Das Wetter war kraus und ungestalt,
Es regnete, schneite und war kalt
Die Schlösser kamen in unsre Gewalt
Weil Gott im Himmel es wollte.
Friesack, Plaue, Rathenow
Und Golzow und Beuthen ebenso,
Sie huldigen Friedrich. Und alle sind froh,
Daß Recht Recht bleiben sollte.
Die Fürsten lenkten heimwärts ein,
Desgleichen die Städte, groß und klein;
Viele waren geschossen durch Hüft und Bein
Und hinkten nach Haus an Krücken.

Und nun folgt wieder ein frommer und vor dem neuen Fürsten sich abermals verneigender Nachgesang.

Ach, reicher Gott, den Fürsten gut
Nimm ihn gnädig in deine Hut
Und woll ihn durch dein heilig Blut
Erquicken und beglücken.
Auch seiner edlen Fraue zart,
Sein deine Gnaden aufgespart,
Dann sind allbeide wohlbewahrt
In deinem Himmel droben.
In deinem Himmel, nach dem wir schaun,
Auf den wir all in Hoffnung baun,
Um willen Unsrer Lieben Fraun,
Die wir rühmen und preisen und loben.
Er aber, der diesen Reigen erfand,
Niklas Uppschlacht wird er genannt
In Brandenburg ist er wohlbekannt,
Er pries den Fürsten mit Fleiße.

So das Lied, dessen Verfasser, Niklas Uppschlacht, als der erste hohenzollernsche Hofdichter angesehen werden darf.
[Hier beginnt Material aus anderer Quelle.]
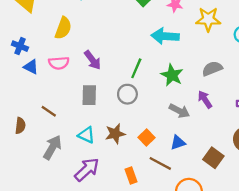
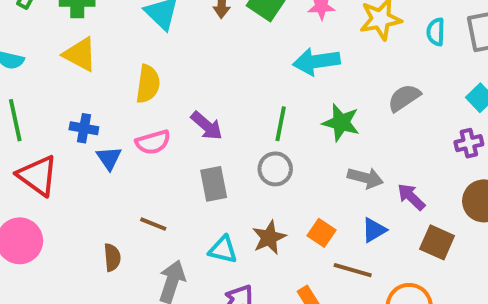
blue triangle: (31, 67) -> (109, 158), turned 42
purple arrow: (205, 99) -> (411, 197), moved

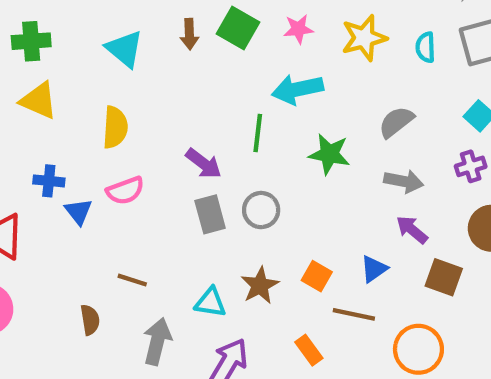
green line: (281, 124) -> (258, 133), moved
purple arrow: (207, 126) -> (204, 164), moved
gray arrow: (365, 178) -> (404, 181), moved
gray rectangle: (214, 184) -> (210, 214), moved

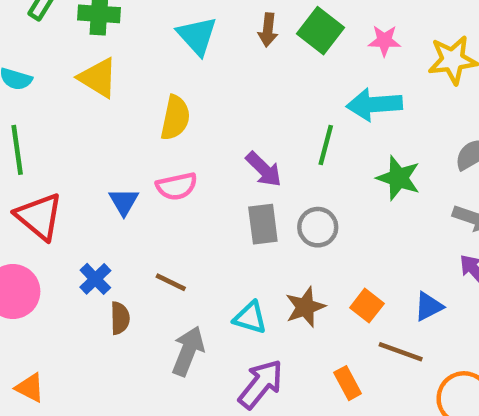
blue cross: (49, 181) -> (95, 279), moved, turned 32

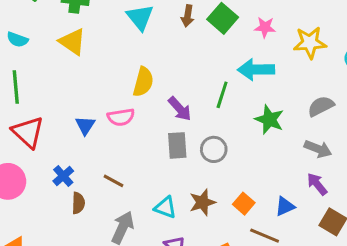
yellow semicircle: (175, 118) -> (143, 82), moved

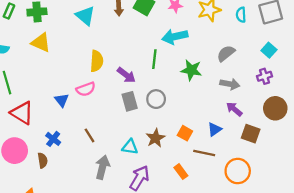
brown line: (114, 181) -> (89, 135), turned 40
brown semicircle: (78, 203) -> (43, 160), moved

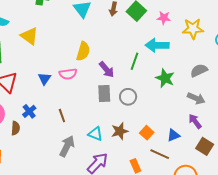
yellow triangle: (41, 43) -> (29, 36), moved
Worin sein Lohn bestanden, wird nicht erzählt. Jedenfalls wird derselbe hinter dem Ehrensolde Tennysons, der für seinen neuesten Hymnus auf das fünfzigjährige Regierungsjubiläum der Königin Victoria 10.000 Lstr. erhalten haben soll, erheblich zurückgeblieben sein. Denn für 10.000 Lstr. kaufte man damals die ganze Mark Brandenburg, Uppschlacht mit eingeschlachtet.